== Work required ==
The result should be every line in the data below that carries the string "国家对食品生产经营许可制度".

== Material for this task ==
= = = = =

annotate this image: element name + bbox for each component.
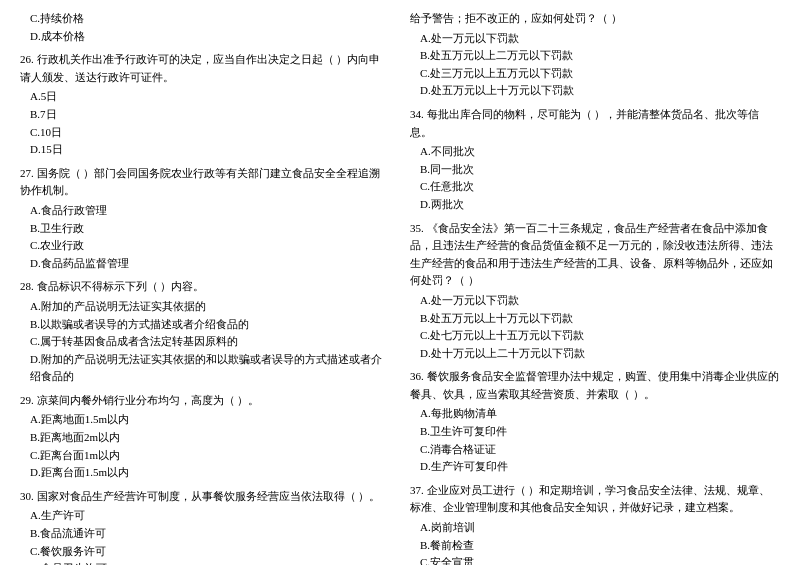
question-28-text: 28. 食品标识不得标示下列（ ）内容。 xyxy=(20,278,390,296)
q36-option-d: D.生产许可复印件 xyxy=(420,458,780,476)
question-37: 37. 企业应对员工进行（ ）和定期培训，学习食品安全法律、法规、规章、标准、企… xyxy=(410,482,780,565)
q28-option-d: D.附加的产品说明无法证实其依据的和以欺骗或者误导的方式描述或者介绍食品的 xyxy=(30,351,390,386)
q27-option-d: D.食品药品监督管理 xyxy=(30,255,390,273)
q26-option-a: A.5日 xyxy=(30,88,390,106)
option-c-price: C.持续价格 xyxy=(30,10,390,28)
q29-option-b: B.距离地面2m以内 xyxy=(30,429,390,447)
q28-option-b: B.以欺骗或者误导的方式描述或者介绍食品的 xyxy=(30,316,390,334)
page-container: C.持续价格 D.成本价格 26. 行政机关作出准予行政许可的决定，应当自作出决… xyxy=(20,10,780,565)
question-27: 27. 国务院（ ）部门会同国务院农业行政等有关部门建立食品安全全程追溯协作机制… xyxy=(20,165,390,273)
q33-option-b: B.处五万元以上二万元以下罚款 xyxy=(420,47,780,65)
q27-option-b: B.卫生行政 xyxy=(30,220,390,238)
q27-option-c: C.农业行政 xyxy=(30,237,390,255)
option-d-price: D.成本价格 xyxy=(30,28,390,46)
question-36: 36. 餐饮服务食品安全监督管理办法中规定，购置、使用集中消毒企业供应的餐具、饮… xyxy=(410,368,780,476)
q34-option-c: C.任意批次 xyxy=(420,178,780,196)
question-block-cd-options: C.持续价格 D.成本价格 xyxy=(20,10,390,45)
q37-option-b: B.餐前检查 xyxy=(420,537,780,555)
question-27-text: 27. 国务院（ ）部门会同国务院农业行政等有关部门建立食品安全全程追溯协作机制… xyxy=(20,165,390,200)
question-33-cont-text: 给予警告；拒不改正的，应如何处罚？（ ） xyxy=(410,10,780,28)
q27-option-a: A.食品行政管理 xyxy=(30,202,390,220)
q28-option-a: A.附加的产品说明无法证实其依据的 xyxy=(30,298,390,316)
q36-option-a: A.每批购物清单 xyxy=(420,405,780,423)
q33-option-d: D.处五万元以上十万元以下罚款 xyxy=(420,82,780,100)
left-column: C.持续价格 D.成本价格 26. 行政机关作出准予行政许可的决定，应当自作出决… xyxy=(20,10,390,565)
q30-option-a: A.生产许可 xyxy=(30,507,390,525)
q37-option-a: A.岗前培训 xyxy=(420,519,780,537)
q33-option-c: C.处三万元以上五万元以下罚款 xyxy=(420,65,780,83)
question-37-text: 37. 企业应对员工进行（ ）和定期培训，学习食品安全法律、法规、规章、标准、企… xyxy=(410,482,780,517)
q29-option-d: D.距离台面1.5m以内 xyxy=(30,464,390,482)
question-34: 34. 每批出库合同的物料，尽可能为（ ），并能清整体货品名、批次等信息。 A.… xyxy=(410,106,780,214)
q30-option-c: C.餐饮服务许可 xyxy=(30,543,390,561)
question-29-text: 29. 凉菜间内餐外销行业分布均匀，高度为（ ）。 xyxy=(20,392,390,410)
question-28: 28. 食品标识不得标示下列（ ）内容。 A.附加的产品说明无法证实其依据的 B… xyxy=(20,278,390,386)
question-26-text: 26. 行政机关作出准予行政许可的决定，应当自作出决定之日起（ ）内向申请人颁发… xyxy=(20,51,390,86)
q35-option-c: C.处七万元以上十五万元以下罚款 xyxy=(420,327,780,345)
q33-option-a: A.处一万元以下罚款 xyxy=(420,30,780,48)
q34-option-b: B.同一批次 xyxy=(420,161,780,179)
q26-option-b: B.7日 xyxy=(30,106,390,124)
question-35-text: 35. 《食品安全法》第一百二十三条规定，食品生产经营者在食品中添加食品，且违法… xyxy=(410,220,780,290)
q28-option-c: C.属于转基因食品成者含法定转基因原料的 xyxy=(30,333,390,351)
question-36-text: 36. 餐饮服务食品安全监督管理办法中规定，购置、使用集中消毒企业供应的餐具、饮… xyxy=(410,368,780,403)
right-column: 给予警告；拒不改正的，应如何处罚？（ ） A.处一万元以下罚款 B.处五万元以上… xyxy=(410,10,780,565)
q30-option-b: B.食品流通许可 xyxy=(30,525,390,543)
q35-option-a: A.处一万元以下罚款 xyxy=(420,292,780,310)
q29-option-a: A.距离地面1.5m以内 xyxy=(30,411,390,429)
question-26: 26. 行政机关作出准予行政许可的决定，应当自作出决定之日起（ ）内向申请人颁发… xyxy=(20,51,390,159)
q26-option-c: C.10日 xyxy=(30,124,390,142)
question-30: 30. 国家对食品生产经营许可制度，从事餐饮服务经营应当依法取得（ ）。 A.生… xyxy=(20,488,390,565)
q36-option-c: C.消毒合格证证 xyxy=(420,441,780,459)
two-column-layout: C.持续价格 D.成本价格 26. 行政机关作出准予行政许可的决定，应当自作出决… xyxy=(20,10,780,565)
q26-option-d: D.15日 xyxy=(30,141,390,159)
q34-option-a: A.不同批次 xyxy=(420,143,780,161)
q30-option-d: D.食品卫生许可 xyxy=(30,560,390,565)
question-29: 29. 凉菜间内餐外销行业分布均匀，高度为（ ）。 A.距离地面1.5m以内 B… xyxy=(20,392,390,482)
q35-option-b: B.处五万元以上十万元以下罚款 xyxy=(420,310,780,328)
q34-option-d: D.两批次 xyxy=(420,196,780,214)
q37-option-c: C.安全宣贯 xyxy=(420,554,780,565)
q35-option-d: D.处十万元以上二十万元以下罚款 xyxy=(420,345,780,363)
question-30-text: 30. 国家对食品生产经营许可制度，从事餐饮服务经营应当依法取得（ ）。 xyxy=(20,488,390,506)
q36-option-b: B.卫生许可复印件 xyxy=(420,423,780,441)
question-34-text: 34. 每批出库合同的物料，尽可能为（ ），并能清整体货品名、批次等信息。 xyxy=(410,106,780,141)
question-35: 35. 《食品安全法》第一百二十三条规定，食品生产经营者在食品中添加食品，且违法… xyxy=(410,220,780,363)
question-33-continued: 给予警告；拒不改正的，应如何处罚？（ ） A.处一万元以下罚款 B.处五万元以上… xyxy=(410,10,780,100)
q29-option-c: C.距离台面1m以内 xyxy=(30,447,390,465)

= = = = =

== Output ==
question-30: 30. 国家对食品生产经营许可制度，从事餐饮服务经营应当依法取得（ ）。 A.生… xyxy=(20,488,390,565)
question-30-text: 30. 国家对食品生产经营许可制度，从事餐饮服务经营应当依法取得（ ）。 xyxy=(20,488,390,506)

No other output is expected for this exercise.